The problem of how to effectively move and manage large amounts of data is one that impacts all organizations of a certain size, including U.S. Government agencies working in cybersecurity. Now a new partnership between two software companies could ease the big data portability problem when it comes to test case repeatability for the government cyber pros protecting our nation’s digital pathways.
Last month, Sylabs and DeciSym announced a partnership that will see them collaborate to deliver a big data portability solution through the Department of Defense’s Test Resource Management Center (TRMC).
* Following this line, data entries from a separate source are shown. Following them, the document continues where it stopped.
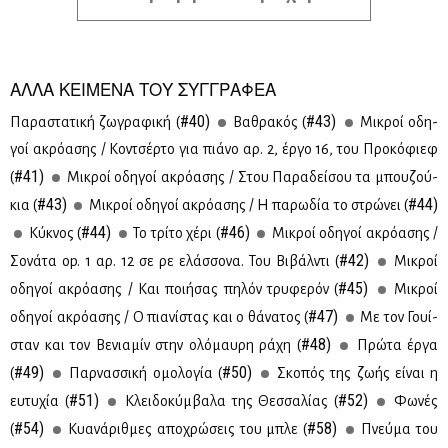
ΑΛΛΑ ΚΕΙΜΕΝΑ ΤΟΥ ΣΥΓΓΡΑΦΕΑ
#40)
#43)
Πα­ρα­στα­τι­κή ζω­γρα­φι­κή (
Βα­θρα­κός (
Μι­κροί οδη­
γοί ακρό­α­σης / Κον­τσέρ­το για πιά­νο αρ. 2, έρ­γο 16, του Προ­κό­φιεφ
#41)
(
Μι­κροί οδη­γοί ακρό­α­σης / Στου Πα­ρα­δεί­σου τα μπου­ζού­
#43)
#44)
κια (
Μι­κροί οδη­γοί ακρό­α­σης / Η πα­ρω­δία το στρώ­νει (
#44)
#46)
Κύ­κνος (
Το τρί­το χέ­ρι (
Μι­κροί οδη­γοί ακρό­α­σης /
#42)
Σο­νά­τα op. 1 αρ. 12 σε ρε ελάσ­σο­να. Του Βι­βάλ­ντι (
Μι­κροί
#45)
οδη­γοί ακρό­α­σης / Και ποι­ή­σας πη­λόν τρυ­φε­ρόν (
Μι­κροί
#47)
οδη­γοί ακρό­α­σης / Ο πια­νί­στας και ο θά­να­τος (
Με τον Γουί­
#48)
σταν και τον Βε­νια­μίν στην ολό­μαυ­ρη ρά­χη (
Πρώ­τα έρ­γα
#49)
#50)
(
Παρ­νασ­σι­κή ομο­λο­γία (
Σκο­πός της ζω­ής εί­ναι η
#51)
#52)
ευ­τυ­χία (
Κλει­δο­κύμ­βα­λα της Θεσ­σα­λί­ας (
Φω­νές
#54)
#58)
(
Κυα­νά­ριθ­μες απο­χρώ­σεις του μπλε (
Πνεύ­μα του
The two companies signed a 12-month tender contract, shepherded by Trade Winds, to develop a “virtual data fabric” that should dramatically simplify how government cybersecurity teams package, transmit, and work with large data sets used for testing purposes.
Folks in the HPC community will recognize Sylabs as the developer of the Singularity line of containerization solutions, which help to package code and application runtimes for deployment on supercomputers and other batch-oriented infrastructure. SingularityPRO and Singularity Enterprise are already well-established in industrial, government, and academic institutions, and provide a known quantity to build from.
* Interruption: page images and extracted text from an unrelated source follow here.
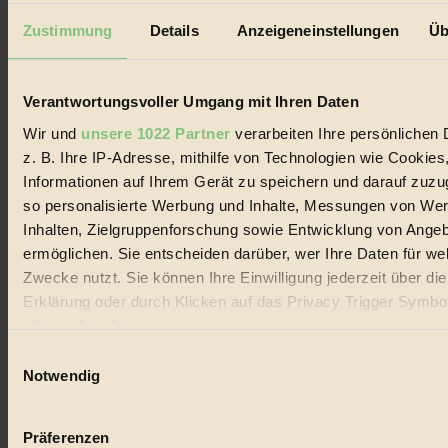
Datenschutz
Mediadaten
Zustimmung
Details
Anzeigeneinstellungen
Üb
Biorama steht für einen nachhaltigen Lebensstil und bewussten
Lebenswandel. Es ist eine moderne Plattform für Ideen, Menschen
und Produkte, ein Leitfaden im schnell wachsenden Markt des
Verantwortungsvoller Umgang mit Ihren Daten
Handels mit Bioprodukten, des Fair-Trade sowie der Branche
Wir und
unsere 1022 Partner
verarbeiten Ihre persönlichen 
alternativer Energien.
z. B. Ihre IP-Adresse, mithilfe von Technologien wie Cookies
Social Media
Informationen auf Ihrem Gerät zu speichern und darauf zuzu
22.601 Fans auf Facebook
3.415 Follower auf Twitter
so personalisierte Werbung und Inhalte, Messungen von We
Folge uns auf Instagram
Inhalten, Zielgruppenforschung sowie Entwicklung von Ange
Themen
ermöglichen. Sie entscheiden darüber, wer Ihre Daten für we
#
Zwecke nutzt. Sie können Ihre Einwilligung jederzeit über di
Bio
Erklärung oder durch Klicken auf das Privacy Trigger Symbo
oder widerrufen
#
Einwilligungsauswahl
Wenn Sie es erlauben, würden wir auch gerne:
Notwendig
Nachhaltigkeit
Informationen über Ihre geografische Lage erfassen, 
#
auf einige Meter genau sein können
Präferenzen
DeciSym, on the other hand, is a relative newcomer to the field. Founded in April 2022 by Don Pellegrino, DeciSym aims to tackle thorny big data management problems impacting governmental agencies and industrial teams. The partnership with Sylabs is designed to leverage the containerization capabilities of Singularity, and to extend it to data as opposed to using it just for code and application runtime portability.
“We’re creating custom technology to make it easier to package that data up, communicate it with others to share that information, and then ease the workflow steps to working with it in those sort of not traditional enterprise environments, where you would have air gaps or security controls or it crosses system boundaries,” Pellegrino tells Datanami.
Cybersecurity professionals today struggle to create testbeds for the solutions they’re developing. They may put many hours into building a test environment for a given application, replete with all of the test data required to assure that the application behaves as expected. When the testing is done, they typically move onto other things, and the test environment is mothballed. When the need for another round of testing arises, they typically must recreate that environment from scratch, wasting resources and dragging out the project.
The virtual data fabric developed jointly by Sylabs and DeciSym will enable the government cybersecurity professionals to retain that testbed of data, thereby giving them a jumpstart on new projects and improving reproducibility and application quality to boot.
“The intent is to increase the efficiency,” Pellegrino says. “Their starting point is better informed because they’re able to bring those digital assets to bear in ways that significantly reduce the manual effort and improve quality.”
For example, if government cyber professionals were developing a new machine learning model that could automatically detect malicious network activity, they would need a large amount of training data to test their models. Today, the process of preparing large amounts of network traffic data that may or may not contain signals of malicious activity is largely one-off and bespoke. By combining Sylabs’ Singularity containerization with DeciSym’s data management capability, a large testbed of known network traffic can be maintained in a known state and spun up quickly, thereby improving project delivery and hopefully accuracy too.
“The real challenge here is when they set up to test a new system today, they’re not making great use of the work done in the past,” says Sylab’s CTO Adam Hughes. “[If] they had great test data three years ago for a similar system and they actually developed some novel test software three years ago, today it’s quite hard for them to just bring those onto their test range for version two or the next version of something similar.”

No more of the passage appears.